--- What the exercise asks ---
The records that follow are to be given again exactly, with their pictures omitted.

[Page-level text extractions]
╭──

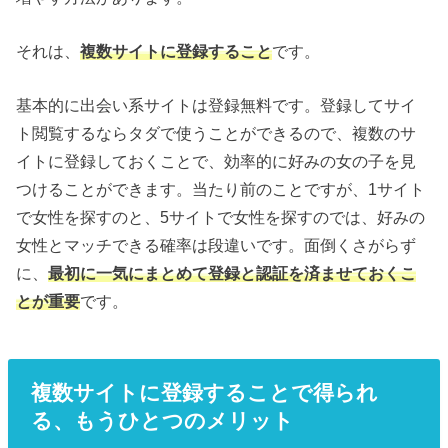
それは、
複数サイトに登録すること
です。
基本的に出会い系サイトは登録無料です。登録してサイ
ト閲覧するならタダで使うことができるので、複数のサ
イトに登録しておくことで、効率的に好みの女の子を見
つけることができます。当たり前のことですが、1サイト
で女性を探すのと、5サイトで女性を探すのでは、好みの
女性とマッチできる確率は段違いです。面倒くさがらず
に、
最初に一気にまとめて登録と認証を済ませておくこ
とが重要
です。
複数サイトに登録することで得られ
る、もうひとつのメリット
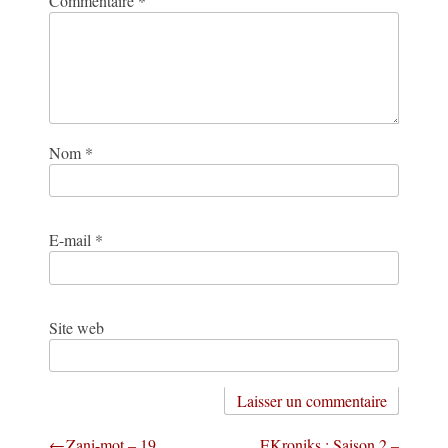
Commentaire
*
Nom
*
E-mail
*
Site web
Zani-mot – 19
EKroniks : Saison 2 –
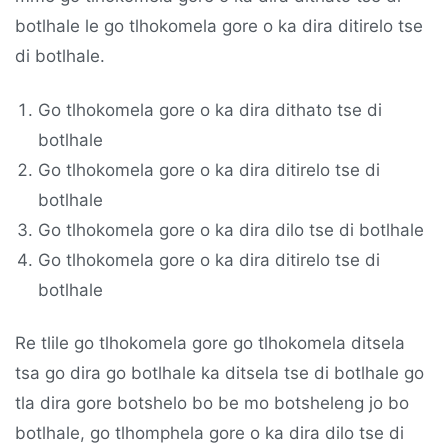
botlhale le go tlhokomela gore o ka dira ditirelo tse
di botlhale.
Go tlhokomela gore o ka dira dithato tse di
botlhale
Go tlhokomela gore o ka dira ditirelo tse di
botlhale
Go tlhokomela gore o ka dira dilo tse di botlhale
Go tlhokomela gore o ka dira ditirelo tse di
botlhale
Re tlile go tlhokomela gore go tlhokomela ditsela
tsa go dira go botlhale ka ditsela tse di botlhale go
tla dira gore botshelo bo be mo botsheleng jo bo
botlhale, go tlhomphela gore o ka dira dilo tse di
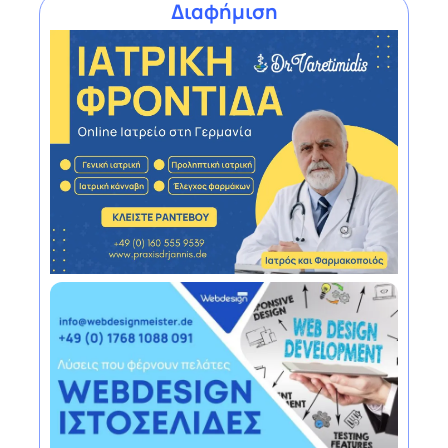
Διαφήμιση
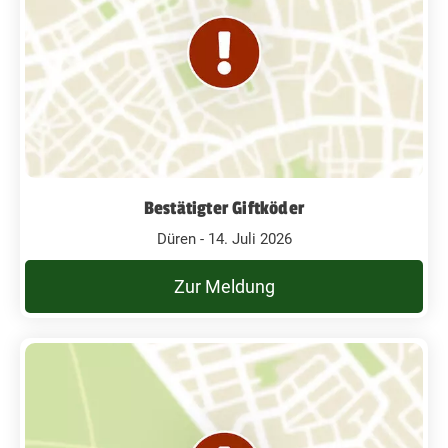
Bestätigter Giftköder
Düren - 14. Juli 2026
Zur Meldung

╰──

--- Result for this exercise ---
それは、
複数サイトに登録すること
です。
基本的に出会い系サイトは登録無料です。登録してサイ
ト閲覧するならタダで使うことができるので、複数のサ
イトに登録しておくことで、効率的に好みの女の子を見
つけることができます。当たり前のことですが、1サイト
で女性を探すのと、5サイトで女性を探すのでは、好みの
女性とマッチできる確率は段違いです。面倒くさがらず
に、
最初に一気にまとめて登録と認証を済ませておくこ
とが重要
です。
複数サイトに登録することで得られ
る、もうひとつのメリット
Commentaire
*
Nom
*
E-mail
*
Site web
Zani-mot – 19
EKroniks : Saison 2 –
botlhale le go tlhokomela gore o ka dira ditirelo tse
di botlhale.
Go tlhokomela gore o ka dira dithato tse di
botlhale
Go tlhokomela gore o ka dira ditirelo tse di
botlhale
Go tlhokomela gore o ka dira dilo tse di botlhale
Go tlhokomela gore o ka dira ditirelo tse di
botlhale
Re tlile go tlhokomela gore go tlhokomela ditsela
tsa go dira go botlhale ka ditsela tse di botlhale go
tla dira gore botshelo bo be mo botsheleng jo bo
botlhale, go tlhomphela gore o ka dira dilo tse di
Διαφήμιση
Bestätigter Giftköder
Düren - 14. Juli 2026
Zur Meldung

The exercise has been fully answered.